La difficulté, vous y serez de nouveau confronté lors des tueries de Charlie Hebdo ou encore du 13 novembre 2015 en tant que procureur de la République. Comment avez-vous vécu ces évènements ?

FM : Ça a commencé par l’affaire Merah (NDLR : en mars 2012, sept personnes meurent dans une série d'attentats islamistes à Toulouse et à Montauban) qui était un premier clignotant fort. Et les départs en Syrie. De mars 2012 à l’été 2018, ça a été des années noires de très haute intensité. On a été sur le pont en permanence sans économiser ni notre temps, ni notre énergie. Et ça, ce sont des choses que je n’oublierais jamais. On a l’impression d’être pris dans un mécanisme infernal dont on ne sortira jamais. C’est extrêmement stressant et extrêmement angoissant.

A partir de 2016, on avait calculé un attentat ou un projet d’attentat toutes les quatre à cinq semaines. Donc quand on voyait effectivement s’écouler les quatre à cinq semaines pendant lesquelles il ne s’était rien passé, on commençait un peu à se crisper en se disant qu’est-ce qu’il va nous tomber dessus ? Et dans les jours qui suivaient, on avait quelque chose. Je vais faire une métaphore sportive, on était la tête dans le guidon, donc avec le double souci de toujours traiter ces dossiers, le mieux possible. C’est un peu dans cette optique-là qu’on s’est située.

Une page qui n’a pas été si simple à tourner. Même lorsqu’en 2018,  vous êtes nommé procureur général près la Cour de cassation, l’un des deux plus hauts postes de la magistrature ?

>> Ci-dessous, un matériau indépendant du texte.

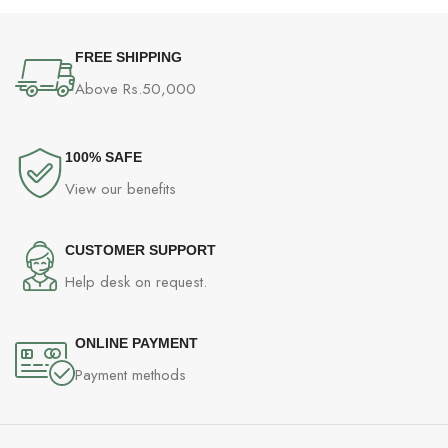
FREE SHIPPING
Above Rs.50,000
100% SAFE
View our benefits
CUSTOMER SUPPORT
Help desk on request.
ONLINE PAYMENT
Payment methods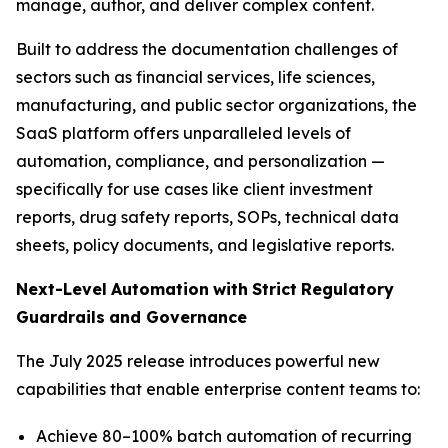
manage, author, and deliver complex content.
Built to address the documentation challenges of
sectors such as financial services, life sciences,
manufacturing, and public sector organizations, the
SaaS platform offers unparalleled levels of
automation, compliance, and personalization —
specifically for use cases like client investment
reports, drug safety reports, SOPs, technical data
sheets, policy documents, and legislative reports.
Next-Level
Automation
with
Strict
Regulatory
Guardrails
and
Governance
The July 2025 release introduces powerful new
capabilities that enable enterprise content teams to:
Achieve 80–100% batch automation of recurring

FM : Effectivement, je reconnais que le jour où j’ai quitté le parquet de Paris, j’ai eu quelques mois un peu difficiles puisque du jour au lendemain je n’ai plus vécu dans l’urgence, je n’avais plus d’appels sur mon téléphone. J’ai changé de vie professionnelle. Donc c’est vrai que j’ai eu six à sept mois difficiles en termes d’adaptation. Mais je continue de m’intéresser au terrorisme, à suivre ça de très près, à faire de conférences, avoir des liens avec mes collègues étrangers. J’ai notamment suivi tous les arrêts rendus par la Cour de cassation pour élargir le champ d’application des indemnisations des victimes du terrorisme. Et je vais continuer à m’y intéresser de la même façon lorsque je serai à la retraite. Il ne faut surtout pas penser que parce qu’on est au creux de la vague, c’est terminé. Je vous prends un exemple : depuis quelques semaines, on a une résurgence du terrorisme corse après une période d’accalmie. On a effectivement moins de terrorisme djihadiste aujourd’hui, mais rien ne nous dit que demain, il ne se réactivera pas sous d’autres formes qui relèveront plus du terrorisme inspiré que du terrorisme projeté. Et puis surtout aujourd’hui, on a le danger très fort de la montée en gamme du terrorisme de l’ultra droite et de l’ultra gauche. Et ça, on ne peut pas l’ignorer.

Depuis que vous avez été nommé à la Cour de cassation, vous avez souvent défendu haut et fort une autorité judiciaire malmenée. Êtes-vous inquiet pour ceux qui restent ?

FM : On ne peut que se féliciter des moyens supplémentaires obtenus par le ministère, dans les budgets, dans le recrutement de personnel. Mais il faudra plusieurs années pour en voir les effets, car il y a le temps de formation et parce que la justice a beaucoup plus de compétences aujourd’hui qu’il y a 46 ans. On a mis le juge partout, le juge est au centre de tous les conflits sociaux. Et puis, il faut avoir le courage et la vision de revoir les organisations avec des modifications de fonds qui ne sont toujours pas là. Ce que je retiens, c’est que la justice n’est pas suffisamment considérée dans ce pays, beaucoup trop souvent ravalée au rang de service public et à une administration ordinaire, alors que la justice est un service public à valeur constitutionnelle. C’est quelque chose qui m’inquiète sur l’avenir, je n’ai eu de cesse de le rappeler ces dernières années. Je pense effectivement que la justice doit retrouver la place spécifique qui doit être la sienne au sein de l’État.